▶ _TASK DESCRIPTION_: Where the data below shows a picture, leave that picture out and copy the rest exactly.
# # # # # # #
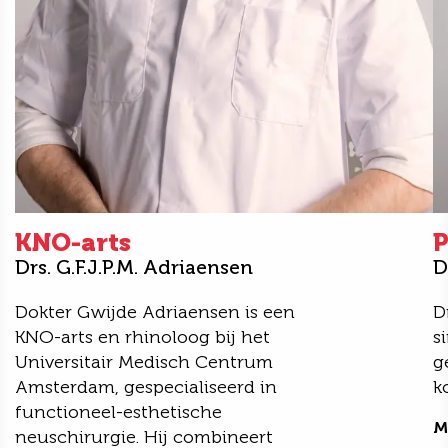
KNO-arts
P
Drs. G.F.J.P.M. Adriaensen
D
Dokter Gwijde Adriaensen is een
D
KNO-arts en rhinoloog bij het
s
Universitair Medisch Centrum
g
Amsterdam, gespecialiseerd in
k
functioneel-esthetische
M
neuschirurgie. Hij combineert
# # # # # # #
▶ _RESULT OF THE EXERCISE_:
KNO-arts
P
Drs. G.F.J.P.M. Adriaensen
D
Dokter Gwijde Adriaensen is een
D
KNO-arts en rhinoloog bij het
s
Universitair Medisch Centrum
g
Amsterdam, gespecialiseerd in
k
functioneel-esthetische
M
neuschirurgie. Hij combineert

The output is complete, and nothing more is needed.